Output each line of the listing exactly, though pictures are not to appear.

(RAW DATA begins)

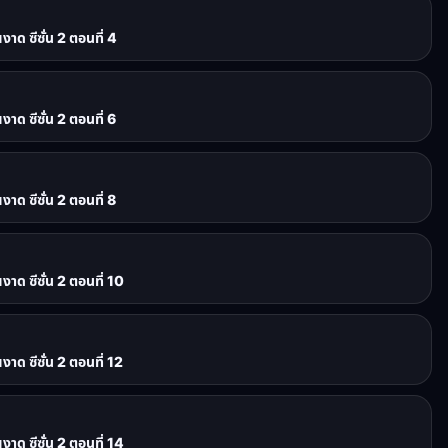
ด ซีซั่น 2 ตอนที่ 4
ด ซีซั่น 2 ตอนที่ 6
ด ซีซั่น 2 ตอนที่ 8
ด ซีซั่น 2 ตอนที่ 10
ด ซีซั่น 2 ตอนที่ 12
ด ซีซั่น 2 ตอนที่ 14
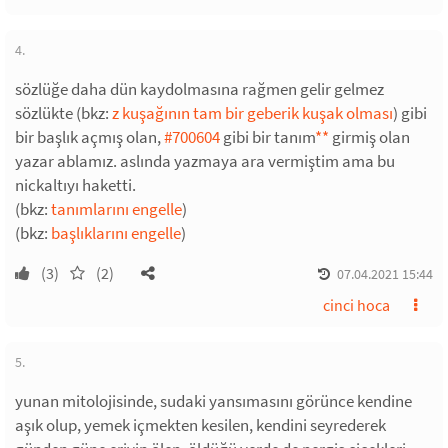
4.
sözlüğe daha dün kaydolmasına rağmen gelir gelmez
sözlükte (bkz:
z kuşağının tam bir geberik kuşak olması
) gibi
bir başlık açmış olan,
#700604
gibi bir tanım
*
*
girmiş olan
yazar ablamız. aslında yazmaya ara vermiştim ama bu
nickaltıyı haketti.
(bkz:
tanımlarını engelle
)
(bkz:
başlıklarını engelle
)
(3)
(2)
07.04.2021 15:44
cinci hoca
5.
yunan mitolojisinde, sudaki yansımasını görünce kendine
aşık olup, yemek içmekten kesilen, kendini seyrederek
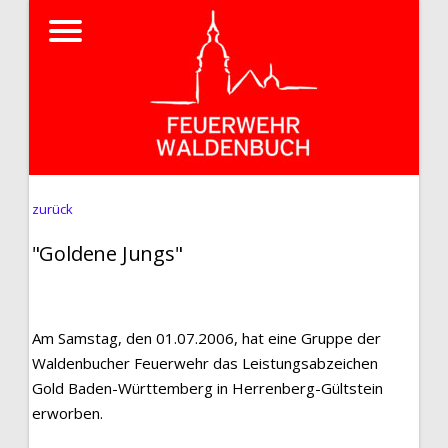
zurück
"Goldene Jungs"
Am Samstag, den 01.07.2006, hat eine Gruppe der
Waldenbucher Feuerwehr das Leistungsabzeichen
Gold Baden-Württemberg in Herrenberg-Gültstein
erworben.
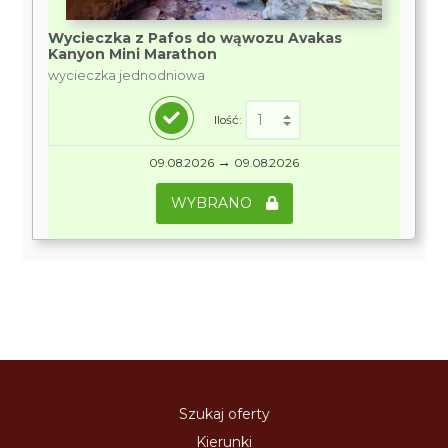
Wycieczka z Pafos do wąwozu Avakas
Kanyon Mini Marathon
wycieczka jednodniowa
Ilość:
→
09.08.2026
09.08.2026
WYBRANO
Szukaj oferty
Kierunki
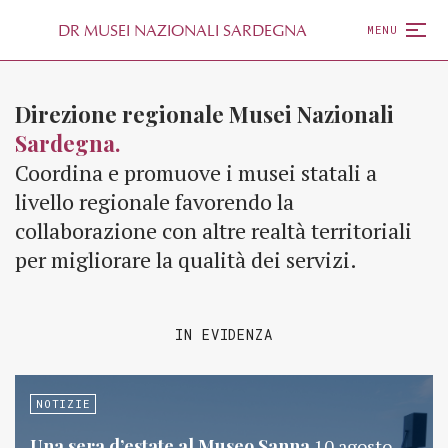
D
R
MUSEI NAZIONALI SARDEGNA
MENU
Direzione regionale Musei Nazionali
Sardegna.
Coordina e promuove i musei statali a
livello regionale favorendo la
collaborazione con altre realtà territoriali
per migliorare la qualità dei servizi.
IN EVIDENZA
NOTIZIE
Una sera d’estate al Museo Sanna
10 agosto,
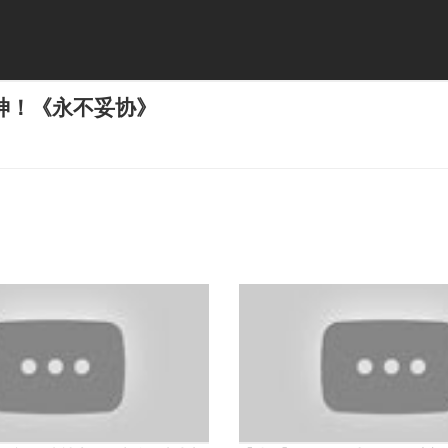
神！《永不妥协》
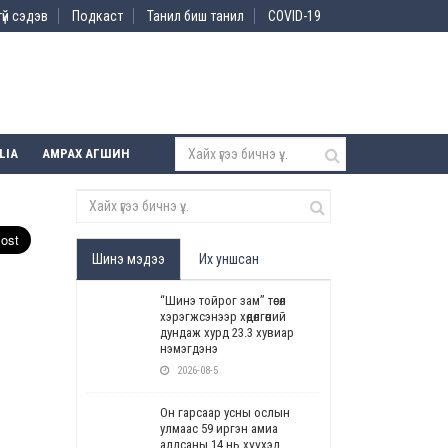
үй сэдэв
Подкаст
Танил биш танил
COVID-19
LIA
АМРАХ АГШИН
Шинэ мэдээ
Их уншсан
“Шинэ тойрог зам” төсөл
хэрэгжсэнээр хөдөлгөөний
дундаж хурд 23.3 хувиар
нэмэгдэнэ
2026-08-5
Он гарсаар усны ослын
улмаас 59 иргэн амиа
алдсаны 14 нь хүүхэд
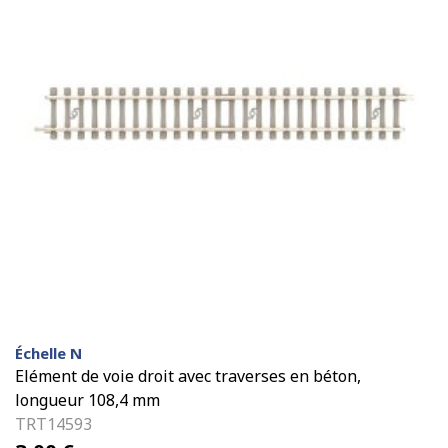
Échelle N
Elément de voie droit avec traverses en béton,
longueur 108,4 mm
TRT14593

(RAW DATA ends)

**TASK ANSWER**
ด ซีซั่น 2 ตอนที่ 4
ด ซีซั่น 2 ตอนที่ 6
ด ซีซั่น 2 ตอนที่ 8
ด ซีซั่น 2 ตอนที่ 10
ด ซีซั่น 2 ตอนที่ 12
ด ซีซั่น 2 ตอนที่ 14
4.
sözlüğe daha dün kaydolmasına rağmen gelir gelmez
sözlükte (bkz:
z kuşağının tam bir geberik kuşak olması
) gibi
bir başlık açmış olan,
#700604
gibi bir tanım
*
*
girmiş olan
yazar ablamız. aslında yazmaya ara vermiştim ama bu
nickaltıyı haketti.
(bkz:
tanımlarını engelle
)
(bkz:
başlıklarını engelle
)
(3)
(2)
07.04.2021 15:44
cinci hoca
5.
yunan mitolojisinde, sudaki yansımasını görünce kendine
aşık olup, yemek içmekten kesilen, kendini seyrederek
zurück
"Goldene Jungs"
Am Samstag, den 01.07.2006, hat eine Gruppe der
Waldenbucher Feuerwehr das Leistungsabzeichen
Gold Baden-Württemberg in Herrenberg-Gültstein
erworben.
Wycieczka z Pafos do wąwozu Avakas
Kanyon Mini Marathon
wycieczka jednodniowa
Ilość:
→
09.08.2026
09.08.2026
WYBRANO
Szukaj oferty
Kierunki
D
R
MUSEI NAZIONALI SARDEGNA
MENU
Direzione regionale Musei Nazionali
Sardegna.
Coordina e promuove i musei statali a
livello regionale favorendo la
collaborazione con altre realtà territoriali
per migliorare la qualità dei servizi.
IN EVIDENZA
NOTIZIE
Una sera d’estate al Museo Sanna
10 agosto,
神！《永不妥协》
үй сэдэв
Подкаст
Танил биш танил
COVID-19
LIA
АМРАХ АГШИН
Шинэ мэдээ
Их уншсан
“Шинэ тойрог зам” төсөл
хэрэгжсэнээр хөдөлгөөний
дундаж хурд 23.3 хувиар
нэмэгдэнэ
2026-08-5
Он гарсаар усны ослын
улмаас 59 иргэн амиа
алдсаны 14 нь хүүхэд
Échelle N
Elément de voie droit avec traverses en béton,
longueur 108,4 mm
TRT14593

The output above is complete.